Google introduces Labs for Google Maps - j053003
http://maps.google.com/maps?ftr=0&ie=UTF8&ll=37.0625,-95.677068&spn=39.916234,70.048828&z=4&mid=1265956098&showlabs=1

======
ntoshev
I'd like to have a default zoom depending on viewport center - it should be
larger in cities than in the field. Should be relatively easy to interpolate
if they log (lat, lon, zoom) tuples of how humans use the map.

------
dirtbox
No all that ground breaking in itself, but really hammering home the feeling
that Google is pulling out the stops this year.

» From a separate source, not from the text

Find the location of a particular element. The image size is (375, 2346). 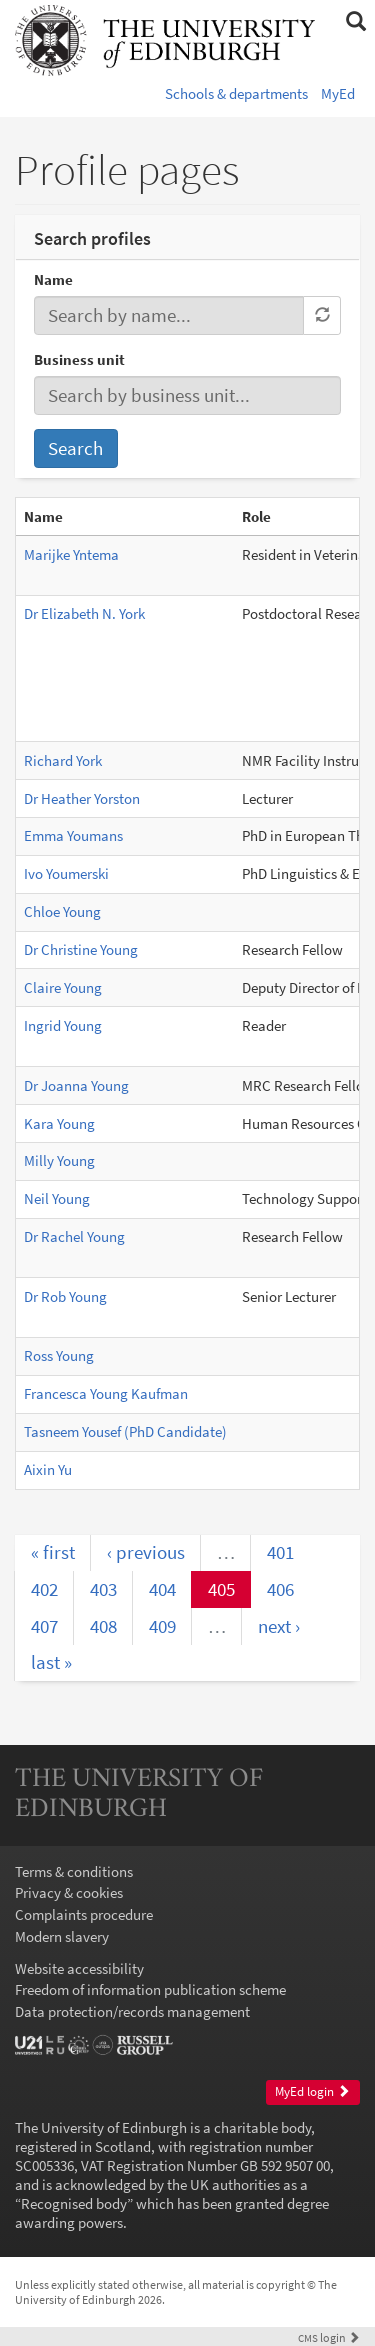 Privacy & cookies is located at coordinates (69, 1892).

What next, I wonder.

------
ableal
Let me copy their lifejacket here ;-)

 _If such a [Labs] feature breaks, and you're having trouble loading Maps, use
this escape hatch:<http://maps.google.com/maps?ftr=0>. _

The latitude/longitude (LatLng, shades of "creat" ;-) tooltip and marker
features are neat, but:

\- the tooltip is annoying - possibly only show after a >1s delay, or turn on
with context, like putting the marker

\- checking marker vs. tooltip, the tooltip seems to present the LatLng at the
wrist of the hand cursor, not a finger ?

\- cannot copy LatLng text/value from marker ...

(HN, now doing feedback form duty ...)

P.S. while I'm at it: general Google search, and Maps search itself, doesn't
seem too savvy about LatLng strings taken from random web sources. A little
bit of elbow grease there could go a long way ...